[SPARK-28090][SQL] Improve `replaceAliasButKeepName` performance #35382

peter-toth · 2022-02-02T16:09:56Z

What changes were proposed in this pull request?

SPARK-28090 ticket description contains an example query with multiple nested struct creation and field extraction. The following is is an example of the query when the sample code range is set to only 3:

Project [struct(num1, numerics#23.num1, num10, numerics#23.num10, num11, numerics#23.num11, num12, numerics#23.num12, num13, numerics#23.num13, num14, numerics#23.num14, num15, numerics#23.num15, num2, numerics#23.num2, num3, numerics#23.num3, num4, numerics#23.num4, num5, numerics#23.num5, num6, numerics#23.num6, num7, numerics#23.num7, num8, numerics#23.num8, num9, numerics#23.num9, out_num1, numerics#23.out_num1, out_num2, -numerics#23.num2) AS numerics#42]
+- Project [struct(num1, numerics#5.num1, num10, numerics#5.num10, num11, numerics#5.num11, num12, numerics#5.num12, num13, numerics#5.num13, num14, numerics#5.num14, num15, numerics#5.num15, num2, numerics#5.num2, num3, numerics#5.num3, num4, numerics#5.num4, num5, numerics#5.num5, num6, numerics#5.num6, num7, numerics#5.num7, num8, numerics#5.num8, num9, numerics#5.num9, out_num1, -numerics#5.num1) AS numerics#23]
   +- LogicalRDD [numerics#5], false

If the level of nesting reaches 7 the query plan generation becomes extremely slow on Spark 2.4. That is because both

CollapseProject rule is slow and
some of the expression optimization rules running on the huge, not yet simplified expression tree of the single, collapsed Project node are slow.

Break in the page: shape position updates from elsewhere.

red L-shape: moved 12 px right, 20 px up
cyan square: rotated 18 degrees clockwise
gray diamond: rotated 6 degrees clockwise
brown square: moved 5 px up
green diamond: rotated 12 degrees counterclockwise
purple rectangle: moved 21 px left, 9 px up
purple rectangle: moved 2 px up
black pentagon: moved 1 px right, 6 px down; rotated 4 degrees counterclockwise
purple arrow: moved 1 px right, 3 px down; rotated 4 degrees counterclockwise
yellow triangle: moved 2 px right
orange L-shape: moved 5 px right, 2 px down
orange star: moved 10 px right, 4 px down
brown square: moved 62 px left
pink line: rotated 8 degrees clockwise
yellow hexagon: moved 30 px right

On Spark 3.3, after SPARK-36718, CollapseProject doesn't collapse such plans so the above issues don't occur,
but PhysicalOperation extractor has an issue that it also builds up that huge expression tree and then traverses and modifies it in AliasHelper.replaceAliasButKeepName(). With a small change in that function we can avoid such costly operations.

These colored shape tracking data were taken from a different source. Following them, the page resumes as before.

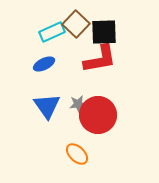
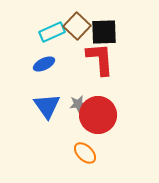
brown square: moved 1 px right, 2 px down
red L-shape: rotated 84 degrees counterclockwise
orange ellipse: moved 8 px right, 1 px up
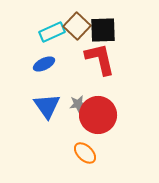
black square: moved 1 px left, 2 px up
red L-shape: rotated 9 degrees counterclockwise
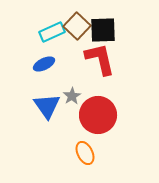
gray star: moved 6 px left, 8 px up; rotated 24 degrees counterclockwise
orange ellipse: rotated 20 degrees clockwise
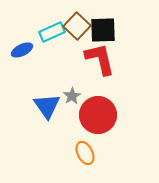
blue ellipse: moved 22 px left, 14 px up
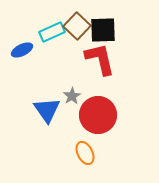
blue triangle: moved 4 px down
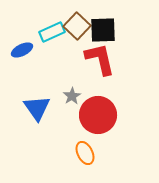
blue triangle: moved 10 px left, 2 px up
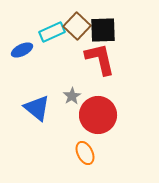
blue triangle: rotated 16 degrees counterclockwise
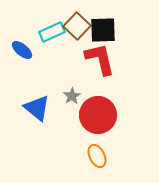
blue ellipse: rotated 65 degrees clockwise
orange ellipse: moved 12 px right, 3 px down
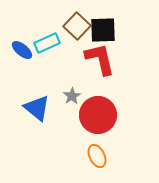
cyan rectangle: moved 5 px left, 11 px down
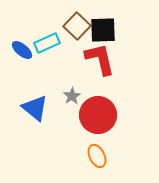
blue triangle: moved 2 px left
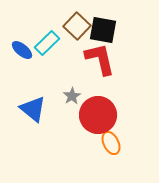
black square: rotated 12 degrees clockwise
cyan rectangle: rotated 20 degrees counterclockwise
blue triangle: moved 2 px left, 1 px down
orange ellipse: moved 14 px right, 13 px up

Why are the changes needed?

The suggested change reduced the plan generation time of the example query from minutes (range = 7) or hours (range = 8+) to seconds.

Does this PR introduce any user-facing change?

The example query can be executed.

How was this patch tested?

Existing UTs + manual test of the example query in the ticket description.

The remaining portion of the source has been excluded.